BENGALURU: The Bangalore Metropolitan Transport Corporation (BMTC) plans to put the data on bus schedules in the public domain, following in the footsteps of its sister concern, the Karnataka Road Transport Corporation (KSRTC).
BMTC has come up with a draft policy on open data, the first step towards enabling private individuals to access real-time bus information. The data could result in a slew of mobile applications and better bus planning ideas. “The draft will be placed before the next board meeting for approval,” BMTC managing director NV Prasad told ET.
The meeting, however, may take time due to the political turmoil in the state and the absence of a transport minister in the JD(S)- Cong coalition government, which lost the trust vote on Tuesday.
Last week, representatives from Google met the BMTC management over sharing of real-time data on bus schedules and movements. The managing director remained tight-lipped over what transpired in the meeting.
It’s learnt that the corporation is open to the idea of sharing data with the popular search engine as it would benefit “a large section of the society and also increase ridership.”
Sources said the draft is, more or less, a copy of KSRTC’s open data policy. The KSRTC, which operates about 600 city bus services in Mysuru, put out its transit data on its website last week, giving public access to information such as transit routes, bus stops and trips. The data is free but cannot be used for commercial purposes.
“Given the large number of the bus fleet and the daily ridership, BMTC’s data will have more impact,” independent researcher Srinivas Kodali said. “If people can track where a bus is on a realtime basis, more people will start using the services. The BMTC stands to gain as it would help increase ridership,” he said. Kodali believes the BMTC should explore the possibility of selling the data.

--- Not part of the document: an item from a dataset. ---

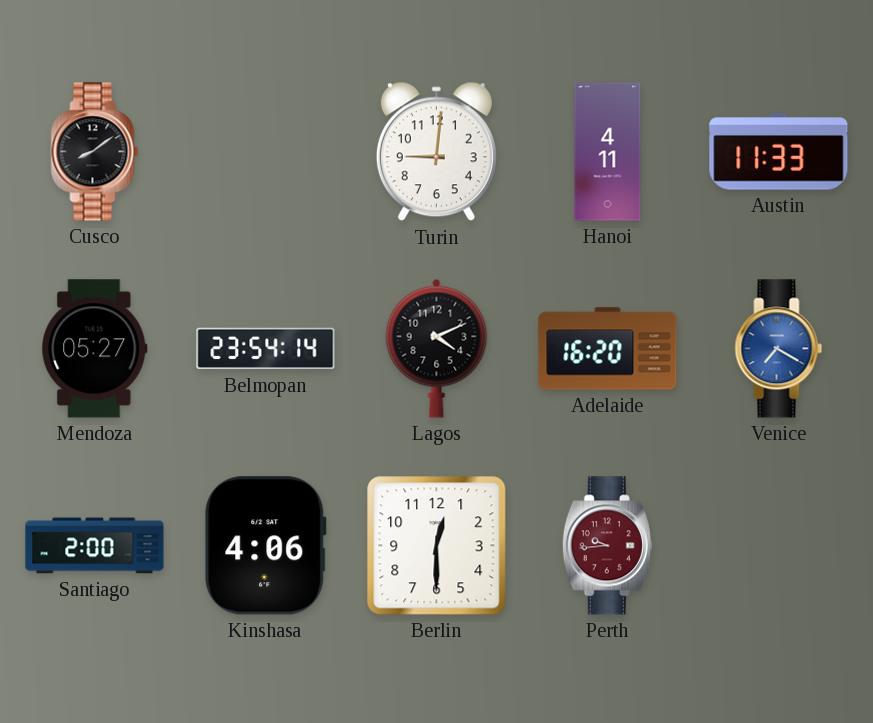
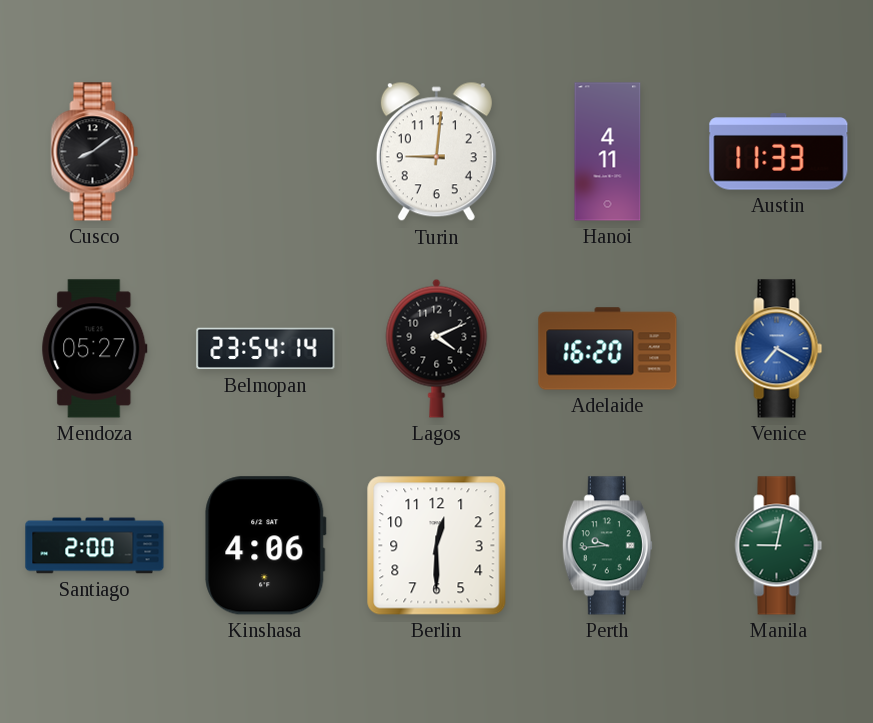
Perth dial: burgundy -> green
Manila: none -> 9:02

Cities such as New Delhi, Kochi and Hyderabad have already introduced an open data policy, enabling people to access transit data online. With BMTC’s 6,500 GPS enabled buses, the availability of bus data online could attract a number of start-up companies and researchers to either develop mobile applications or review bus operations.

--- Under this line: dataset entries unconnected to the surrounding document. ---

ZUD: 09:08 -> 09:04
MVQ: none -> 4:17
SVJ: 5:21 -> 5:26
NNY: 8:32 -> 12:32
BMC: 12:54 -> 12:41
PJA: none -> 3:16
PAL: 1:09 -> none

Urban mobility expert Pawan Mulukutla said other civic agencies such as the BBMP, BWSSB should follow in the footsteps of the BMTC and make available their data to the public.
“The government should come up with a city data platform. Information on the garbage collection system or road works should all be available in the public domain. This will help improve governance. The department will also get a lot of external support to improve services,” he said.
The draft will be placed before the next board meeting for approval, BMTC MD NV Prasad said.